Jorden Burt Obtains Victory in Nationwide Class Action October 7, 2009
A Jorden Burt LLP defense team has obtained a decisive victory for John Hancock in Nichols v. John Hancock Life Insurance Company, a putative nationwide class action. On September 22, 2009, a federal district court judge in the Northern District of Alabama issued an order granting a motion to dismiss the plaintiff's complaint, which asserted a single count for breach of contract. The plaintiff was the owner of a Hancock variable annuity contract issued to him as beneficiary of his mother's VA contract upon her death, pursuant to his exercise of the contract's "stretch" option instead of accepting the cash death benefit. The gravamen of his complaint was that Hancock improperly charged mortality and expense fees on the separate account funds in his variable annuity because no death benefit was provided under his "stretched" contract.

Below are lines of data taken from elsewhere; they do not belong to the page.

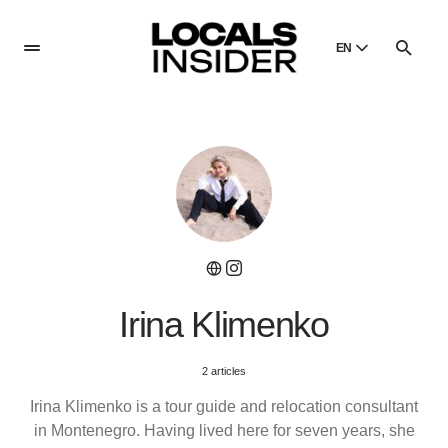
EN
English
English
Dansk
Danish
Polski
Poland
Русский
Russian
Irina Klimenko
2 articles
Irina Klimenko is a tour guide and relocation consultant
in Montenegro. Having lived here for seven years, she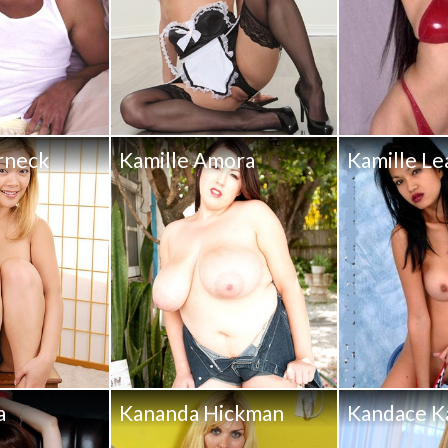
rneck
Kamille Amora
Kamille Le
a
Kananda Hickman
Kandace K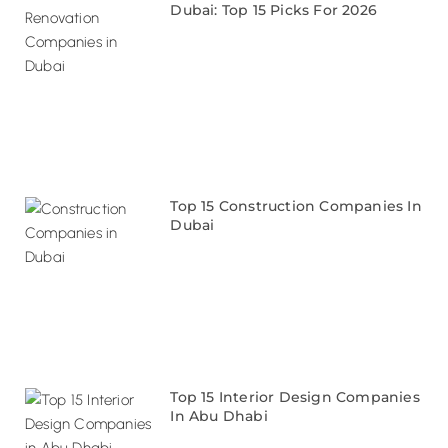
Dubai: Top 15 Picks For 2026
Top 15 Construction Companies In
Dubai
Top 15 Interior Design Companies
In Abu Dhabi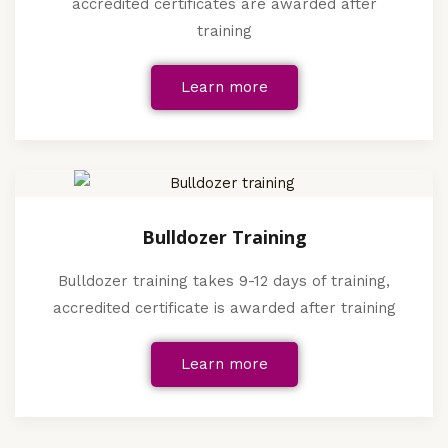
accredited certificates are awarded after
training
Learn more
Bulldozer Training
Bulldozer training takes 9-12 days of training,
accredited certificate is awarded after training
Learn more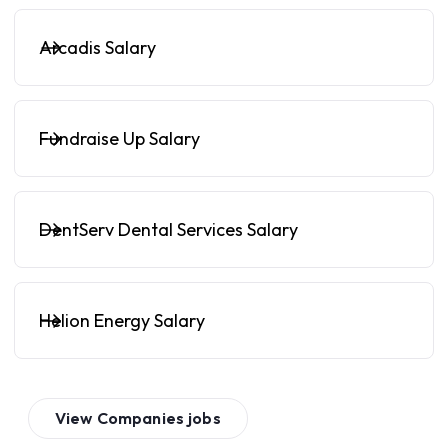
Arcadis Salary
Fundraise Up Salary
DentServ Dental Services Salary
Helion Energy Salary
View
Companies
jobs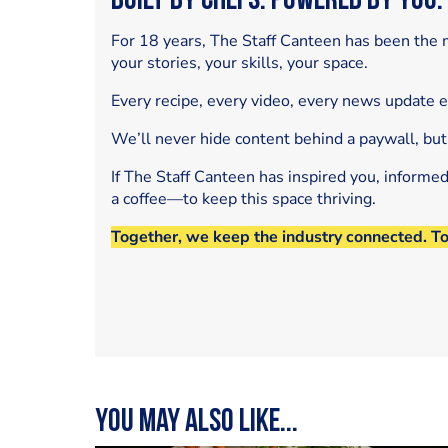
Built by Chefs. Powered by You.
For 18 years, The Staff Canteen has been the m
your stories, your skills, your space.
Every recipe, every video, every news update 
We’ll never hide content behind a paywall, but
If The Staff Canteen has inspired you, informe
a coffee—to keep this space thriving.
Together, we keep the industry connected. T
You may also like...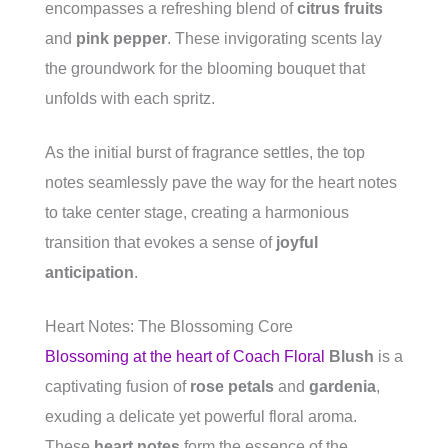
encompasses a refreshing blend of
citrus fruits
and
pink pepper
. These invigorating scents lay
the groundwork for the blooming bouquet that
unfolds with each spritz.
As the initial burst of fragrance settles, the top
notes seamlessly pave the way for the heart notes
to take center stage, creating a harmonious
transition that evokes a sense of
joyful
anticipation
.
Heart Notes: The Blossoming Core
Blossoming at the heart of Coach Floral
Blush
is a
captivating fusion of
rose petals
and
gardenia
,
exuding a delicate yet powerful floral aroma.
These
heart notes
form the essence of the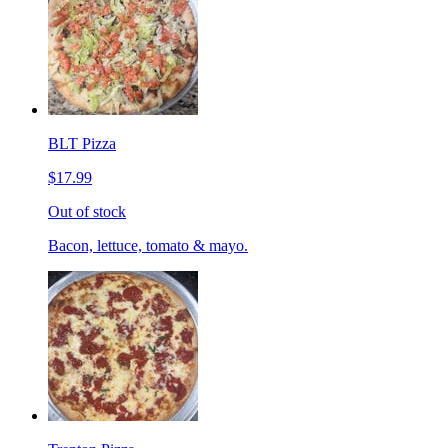
BLT Pizza
$17.99
Out of stock
Bacon, lettuce, tomato & mayo.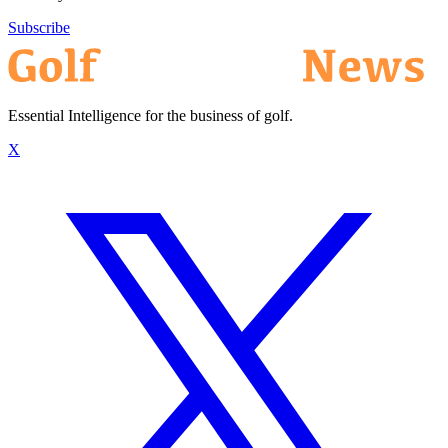
Subscribe
Essential Intelligence for the business of golf.
X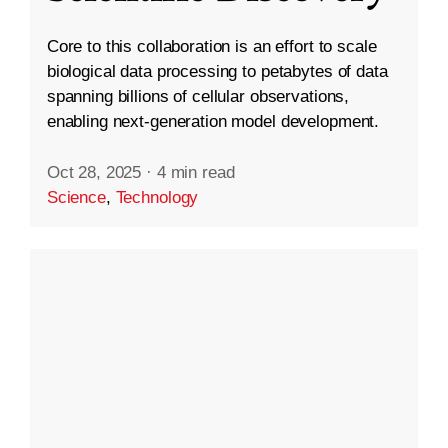
Core to this collaboration is an effort to scale
biological data processing to petabytes of data
spanning billions of cellular observations,
enabling next-generation model development.
Oct 28, 2025
·
4 min read
Science
,
Technology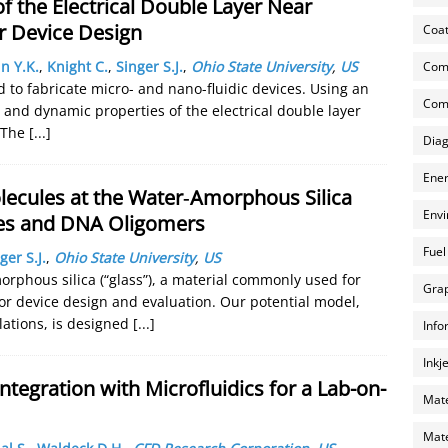
f the Electrical Double Layer Near
r Device Design
Coat
n Y.K.
,
Knight C.
,
Singer S.J.
,
Ohio State University
,
US
Com
 to fabricate micro- and nano-fluidic devices. Using an
Comp
 and dynamic properties of the electrical double layer
. The
[...]
Diag
Ener
lecules at the Water‐Amorphous Silica
Envi
ides and DNA Oligomers
Fuel
ger S.J.
,
Ohio State University
,
US
orphous silica (“glass”), a material commonly used for
Grap
for device design and evaluation. Our potential model,
lations, is designed
[...]
Info
Inkj
tegration with Microfluidics for a Lab-on-
Mate
Mate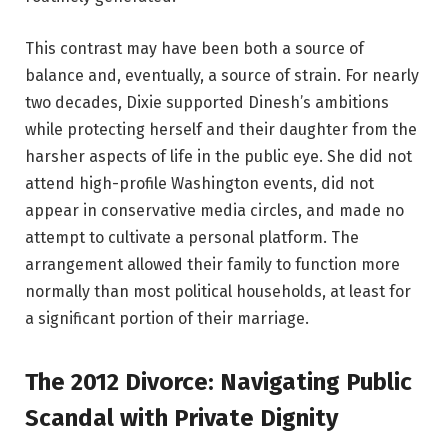
This contrast may have been both a source of
balance and, eventually, a source of strain. For nearly
two decades, Dixie supported Dinesh’s ambitions
while protecting herself and their daughter from the
harsher aspects of life in the public eye. She did not
attend high-profile Washington events, did not
appear in conservative media circles, and made no
attempt to cultivate a personal platform. The
arrangement allowed their family to function more
normally than most political households, at least for
a significant portion of their marriage.
The 2012 Divorce: Navigating Public
Scandal with Private Dignity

Hancock's motion to dismiss - which came on the heels of the defendant's removal of the lawsuit to the federal district court from a state court in Alabama - set forth a number of grounds for dismissal, including Securities Litigation Uniform Standards Act preclusion, and preemption based on the National Securities Market Improvement Act of 1996. But on the strength of the briefing alone, Judge L. Scott Coogler found sufficient bases for dismissal in the motion's traditional breach of contract arguments. Specifically, based on the plain language of the contract, he determined "it is evident that there are no provisions that a mortality charge or any fee would be collected in exchange for a death benefit. Nothing in the Contract ties any fee solely to the guarantee of a death benefit."